A Small, Bright Surprise: Two Views of a Sungrazing Comet

Comet SOHO 4063

This series of images from the WISPR instrument on board Parker Solar Probe shows a small sungrazing comet, SOHO-4063, as it approached the Sun on September 13-14, 2020. This is the first observation of a sungrazing comet by Parker Solar Probe’s instruments. Credit: NASA/Johns Hopkins APL/Naval Research Lab/Parker Solar Probe/Guillermo Stenborg

When scientists downlinked data from Parker Solar Probe’s sixth orbit, there was a small, bright surprise waiting for them: the spacecraft’s first observation of a sungrazing comet. This particular comet was discovered just weeks earlier using data from ESA (European Space Agency) and NASA’s Solar and Heliospheric Observatory, or SOHO.

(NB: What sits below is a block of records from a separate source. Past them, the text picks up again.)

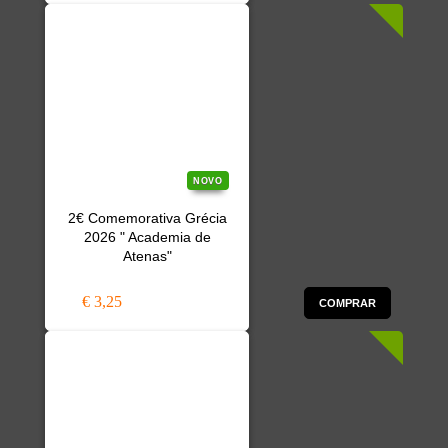
NOVO
2€ Comemorativa Grécia
2026 " Academia de
Atenas"
€ 3,25
COMPRAR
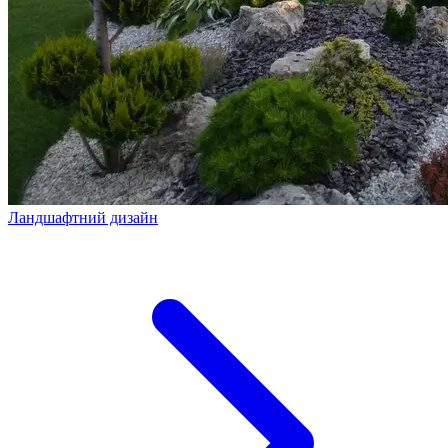
Ландшафтний дизайн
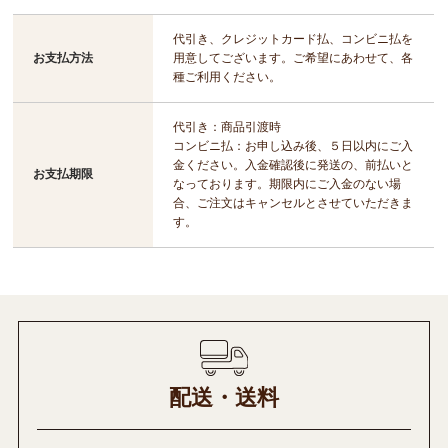
代引き、クレジットカード払、コンビニ払を
お支払方法
用意してございます。ご希望にあわせて、各
種ご利用ください。
代引き：商品引渡時
コンビニ払：お申し込み後、５日以内にご入
金ください。入金確認後に発送の、前払いと
お支払期限
なっております。期限内にご入金のない場
合、ご注文はキャンセルとさせていただきま
す。
配送・送料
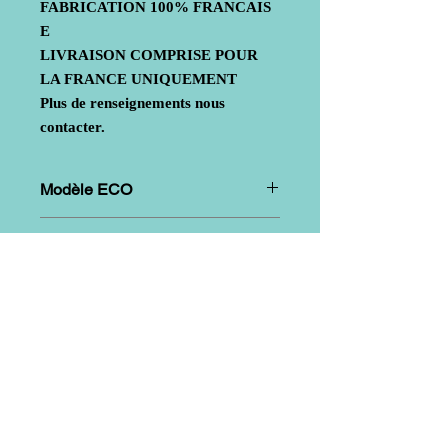
FABRICATION
100%
FRANCAIS
E
LIVRAISON COMPRISE POUR
LA FRANCE UNIQUEMENT
Plus de renseignements nous
contacter.
Modèle ECO
Mode de fabrication
: Mat de verre +
Modèle SUPERBIKE
renforts aux points de fixation et
d'assemblage
Mode de fabrication
: Mat de verre +
tissu Sergé (assurant une très bonne
résistance mécanique) + renforts aux
points de fixation et d'assemblage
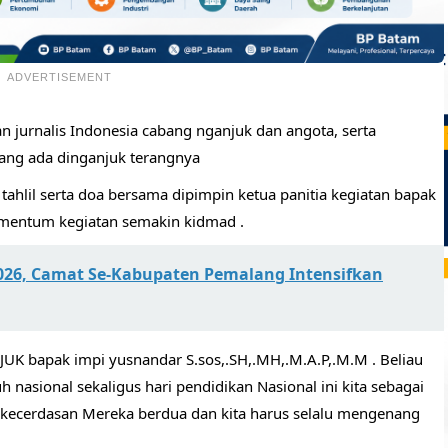
ADVERTISEMENT
an jurnalis Indonesia cabang nganjuk dan angota, serta
yang ada dinganjuk terangnya
tahlil serta doa bersama dipimpin ketua panitia kegiatan bapak
omentum kegiatan semakin kidmad .
2026, Camat Se-Kabupaten Pemalang Intensifkan
K bapak impi yusnandar S.sos,.SH,.MH,.M.A.P,.M.M . Beliau
asional sekaligus hari pendidikan Nasional ini kita sebagai
kecerdasan Mereka berdua dan kita harus selalu mengenang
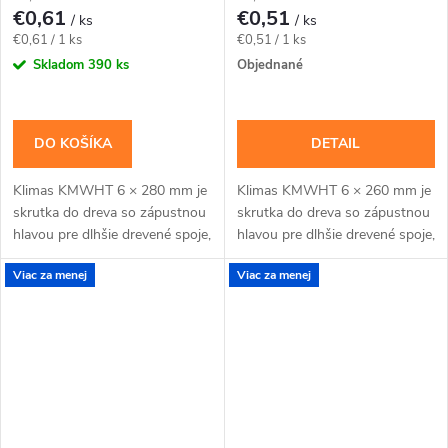
€0,61
€0,51
/ ks
/ ks
Jednotková
Jednotková
€0,61 / 1 ks
€0,51 / 1 ks
cena:
cena:
Skladom
390 ks
Objednané
DO KOŠÍKA
DETAIL
Klimas KMWHT 6 × 280 mm je
Klimas KMWHT 6 × 260 mm je
skrutka do dreva so zápustnou
skrutka do dreva so zápustnou
hlavou pre dlhšie drevené spoje,
hlavou pre dlhšie drevené spoje,
pri ktorých nesmie hlava
pri ktorých nesmie hlava
Viac za menej
Viac za menej
vyčnievať.Na montáž použite
vyčnievať.Na montáž použite
bit TX30. Cena...
bit TX30. Cena...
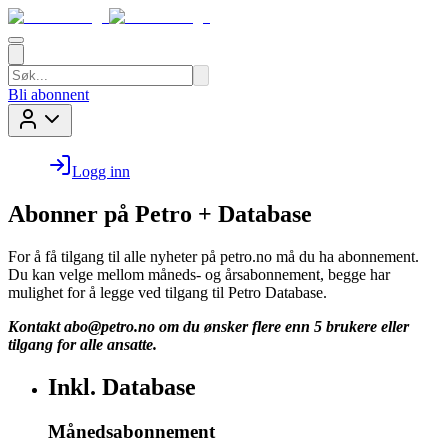
Bli abonnent
Logg inn
Abonner på Petro + Database
For å få tilgang til alle nyheter på petro.no må du ha abonnement.
Du kan velge mellom måneds- og årsabonnement, begge har
mulighet for å legge ved tilgang til Petro Database.
Kontakt
abo@petro.no
om du ønsker flere enn 5 brukere eller
tilgang for alle ansatte.
Inkl. Database
Månedsabonnement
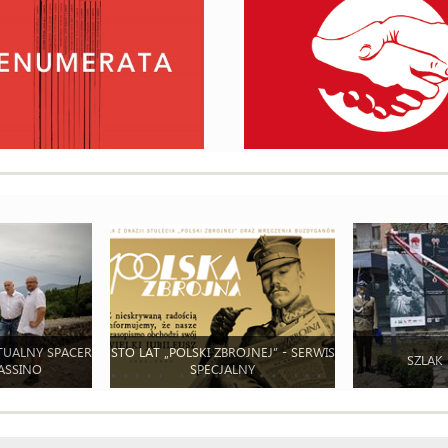
TUALNY SPACER
STO LAT „POLSKI ZBROJNEJ” - SERWIS
SZLAK
ASSINO
SPECJALNY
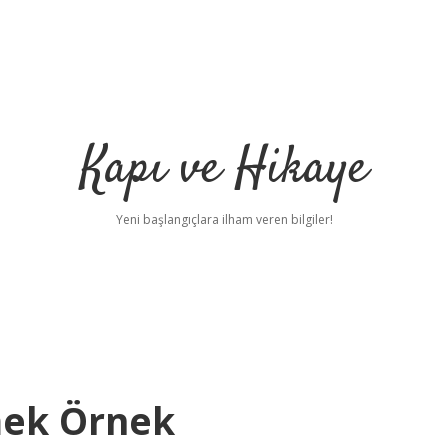
Kapı ve Hikaye
Yeni başlangıçlara ilham veren bilgiler!
mek Örnek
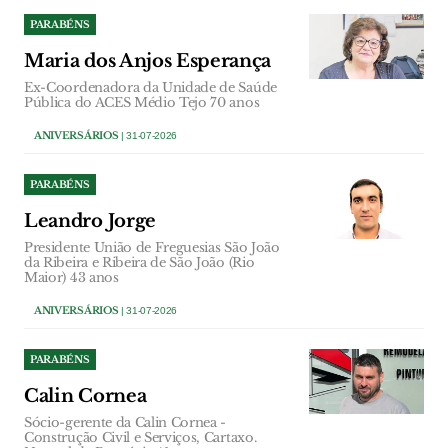
PARABÉNS
Maria dos Anjos Esperança
Ex-Coordenadora da Unidade de Saúde
Pública do ACES Médio Tejo 70 anos
ANIVERSÁRIOS
| 31-07-2026
PARABÉNS
Leandro Jorge
Presidente União de Freguesias São João
da Ribeira e Ribeira de São João (Rio
Maior) 43 anos
ANIVERSÁRIOS
| 31-07-2026
PARABÉNS
Calin Cornea
Sócio-gerente da Calin Cornea -
Construção Civil e Serviços, Cartaxo.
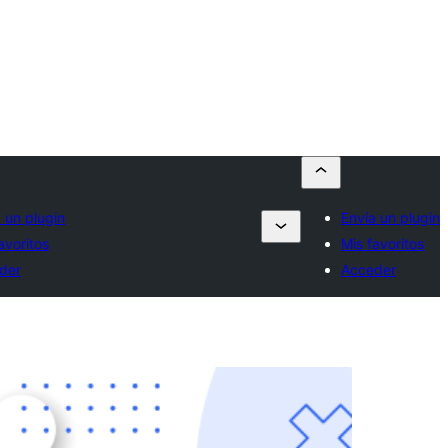
 un plugin
Envía un plugin
avoritos
Mis favoritos
der
Acceder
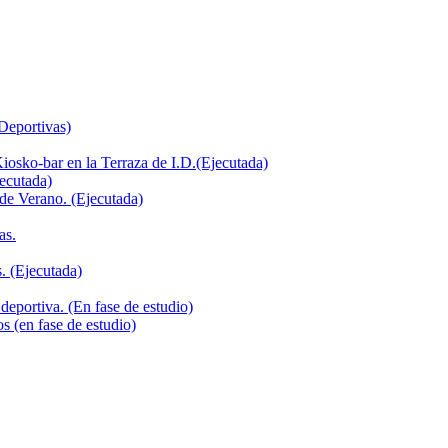
 Deportivas)
iosko-bar en la Terraza de I.D.(Ejecutada)
jecutada)
de Verano. (Ejecutada)
as.
. (Ejecutada)
deportiva. (En fase de estudio)
s (en fase de estudio)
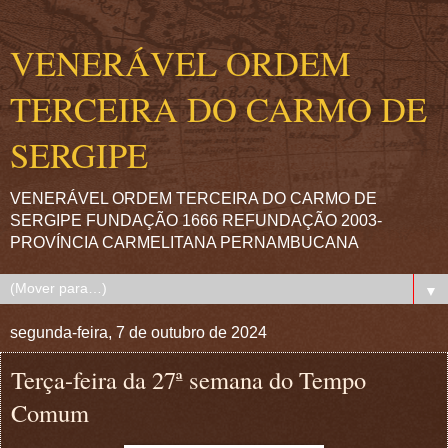
VENERÁVEL ORDEM
TERCEIRA DO CARMO DE
SERGIPE
VENERÁVEL ORDEM TERCEIRA DO CARMO DE
SERGIPE FUNDAÇÃO 1666 REFUNDAÇÃO 2003-
PROVÍNCIA CARMELITANA PERNAMBUCANA
▼
segunda-feira, 7 de outubro de 2024
Terça-feira da 27ª semana do Tempo
Comum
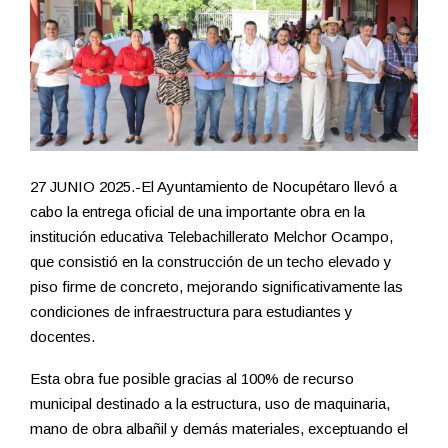
27 JUNIO 2025.-El Ayuntamiento de Nocupétaro llevó a
cabo la entrega oficial de una importante obra en la
institución educativa Telebachillerato Melchor Ocampo,
que consistió en la construcción de un techo elevado y
piso firme de concreto, mejorando significativamente las
condiciones de infraestructura para estudiantes y
docentes.
Esta obra fue posible gracias al 100% de recurso
municipal destinado a la estructura, uso de maquinaria,
mano de obra albañil y demás materiales, exceptuando el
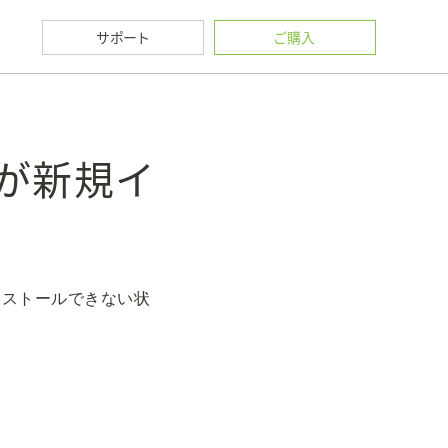
サポート
ご購入
リが新規イ
インストールできない状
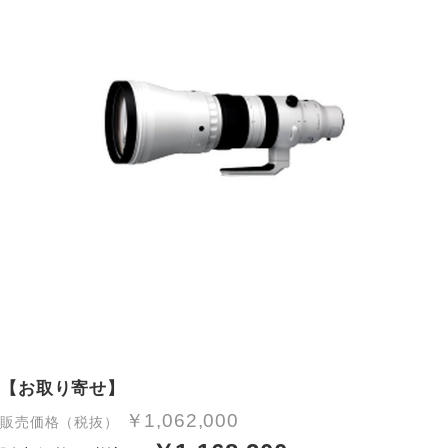
【お取り寄せ】
￥1,062,000
販売価格（税抜）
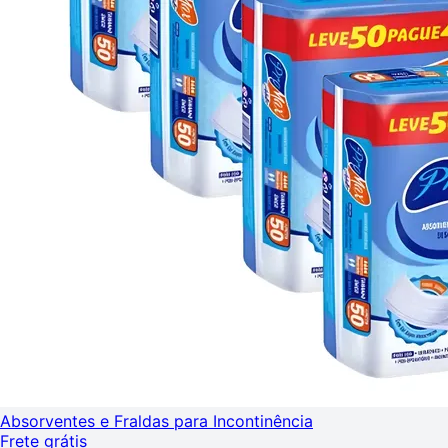
Absorventes e Fraldas para Incontinência
Frete grátis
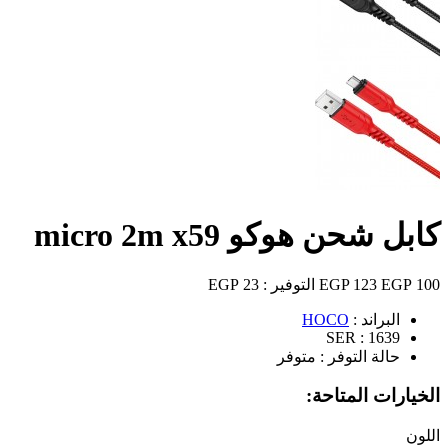
كابل شحن هوكو micro 2m x59
100 EGP
123 EGP
التوفير :
23 EGP
البراند :
HOCO
SER :
1639
حالة التوفر :
متوفر
الخيارات المتاحة:
اللون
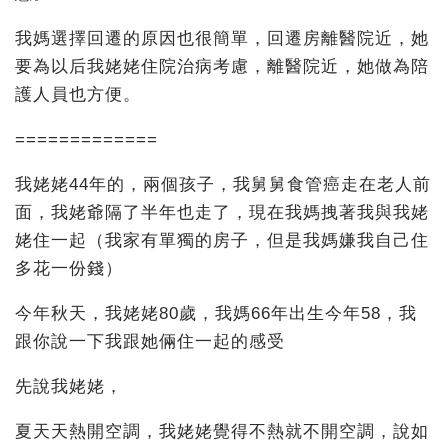
我媽選擇回遷的原因也很簡單，回遷房離醫院近，她
要為以后我姥姥住院治病考慮，離醫院近，她做為陪
護人員也方便。
=============
我姥姥44年的，兩個孩子，我舅舅食管癌走在老人前
面，我姥爺隔了半年也走了，現在我媽拽著我與我姥
姥住一起（我家有單獨的房子，但是我媽嫌我自己住
多花一份錢）
今年秋天，我姥姥80歲，我媽66年出生今年58，我
跟你說一下我跟她倆住一起的感受
先說我姥姥，
夏天天熱開空調，我姥姥覺得不熱就不開空調，說如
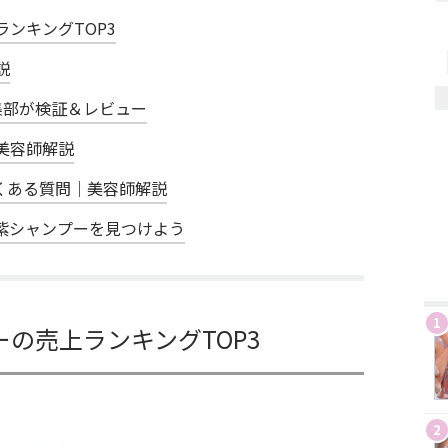
ンキングTOP3
説
集部が検証＆レビュー
美容師解説
くある質問｜美容師解説
紫シャンプーを見つけよう
1
の売上ランキングTOP3
2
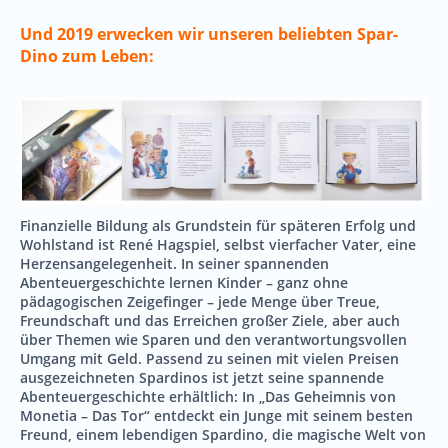
Und 2019 erwecken wir unseren beliebten Spar-
Dino zum Leben:
Finanzielle Bildung als Grundstein für späteren Erfolg und
Wohlstand ist René Hagspiel, selbst vierfacher Vater, eine
Herzensangelegenheit. In seiner spannenden
Abenteuergeschichte lernen Kinder – ganz ohne
pädagogischen Zeigefinger – jede Menge über Treue,
Freundschaft und das Erreichen großer Ziele, aber auch
über Themen wie Sparen und den verantwortungsvollen
Umgang mit Geld. Passend zu seinen mit vielen Preisen
ausgezeichneten Spardinos ist jetzt seine spannende
Abenteuergeschichte erhältlich: In „Das Geheimnis von
Monetia – Das Tor“ entdeckt ein Junge mit seinem besten
Freund, einem lebendigen Spardino, die magische Welt von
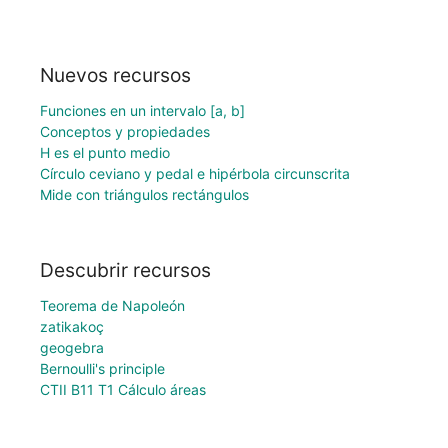
Nuevos recursos
Funciones en un intervalo [a, b]
Conceptos y propiedades
H es el punto medio
Círculo ceviano y pedal e hipérbola circunscrita
Mide con triángulos rectángulos
Descubrir recursos
Teorema de Napoleón
zatikakoç
geogebra
Bernoulli's principle
CTII B11 T1 Cálculo áreas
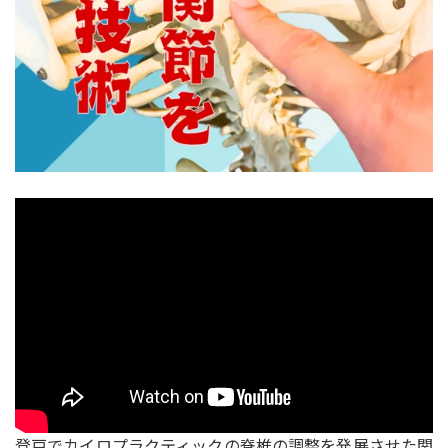
登戸でカイロプラクティックの脊椎の調整を発展させた関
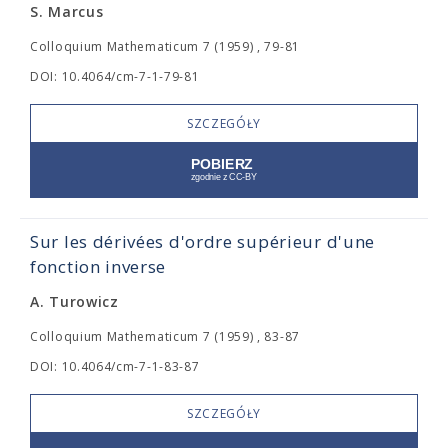
S. Marcus
Colloquium Mathematicum 7 (1959) , 79-81
DOI: 10.4064/cm-7-1-79-81
SZCZEGÓŁY
Sur les dérivées d'ordre supérieur d'une
fonction inverse
A. Turowicz
Colloquium Mathematicum 7 (1959) , 83-87
DOI: 10.4064/cm-7-1-83-87
SZCZEGÓŁY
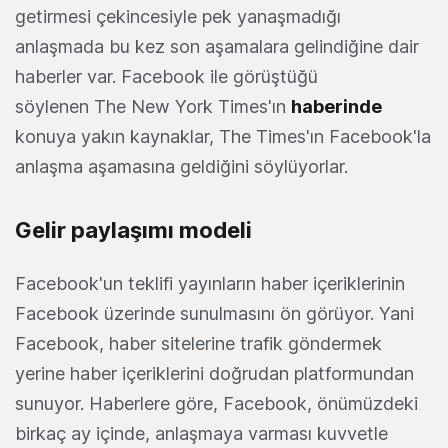
getirmesi çekincesiyle pek yanaşmadığı
anlaşmada bu kez son aşamalara gelindiğine dair
haberler var. Facebook ile görüştüğü
söylenen The New York Times'ın
haberinde
konuya yakın kaynaklar, The Times'ın Facebook'la
anlaşma aşamasına geldiğini söylüyorlar.
Gelir paylaşımı modeli
Facebook'un teklifi yayınların haber içeriklerinin
Facebook üzerinde sunulmasını ön görüyor. Yani
Facebook, haber sitelerine trafik göndermek
yerine haber içeriklerini doğrudan platformundan
sunuyor. Haberlere göre, Facebook, önümüzdeki
birkaç ay içinde, anlaşmaya varması kuvvetle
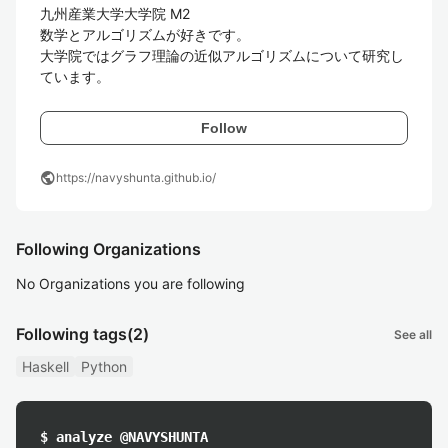
九州産業大学大学院 M2

数学とアルゴリズムが好きです。

大学院ではグラフ理論の近似アルゴリズムについて研究し
ています。
Follow
public
https://navyshunta.github.io/
Following Organizations
No Organizations you are following
Following tags
(2)
See all
Haskell
Python
$ analyze @NAVYSHUNTA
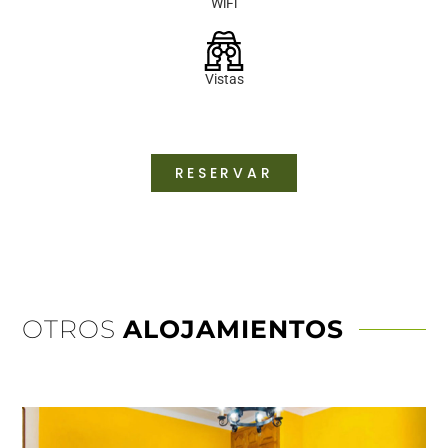
WiFi
Vistas
RESERVAR
OTROS
ALOJAMIENTOS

Parker Solar Probe captured spectacular images of comet NEOWISE in July 2020, but this is the first time the spacecraft has seen a sungrazer — a particular class of comet that flies extremely close to the Sun, typically so small and dim that they are impossible to see from Earth or observatories other than SOHO. This sighting confirms the hope of the Parker Solar Probe team that the spacecraft’s WISPR instrument, designed to image the Sun’s outer atmosphere and solar wind, could provide new insight into these star-skimming celestial bodies.

Like nearly all sungrazers, this comet — nicknamed SOHO-4063 after the observatory that first spotted it — was destroyed as it swooped by the Sun, disintegrated by heating from the intense sunlight. It’s this destruction process that scientists hope to learn more about with future Parker Solar Probe observations of sungrazers — a prospect that looks more likely based on these first images. The comet appeared brighter in Parker Solar Probe’s data than in that from SOHO, indicating that Parker Solar Probe’s WISPR instrument is particularly sensitive to comets and may provide a new level of detail on the sungrazers that happen to cross its field of view. Parker Solar Probe’s close solar orbit also puts the spacecraft closer to these sungrazing comets than other observatories — about 40 million miles away, less than half the distance from which SOHO sees sungrazers.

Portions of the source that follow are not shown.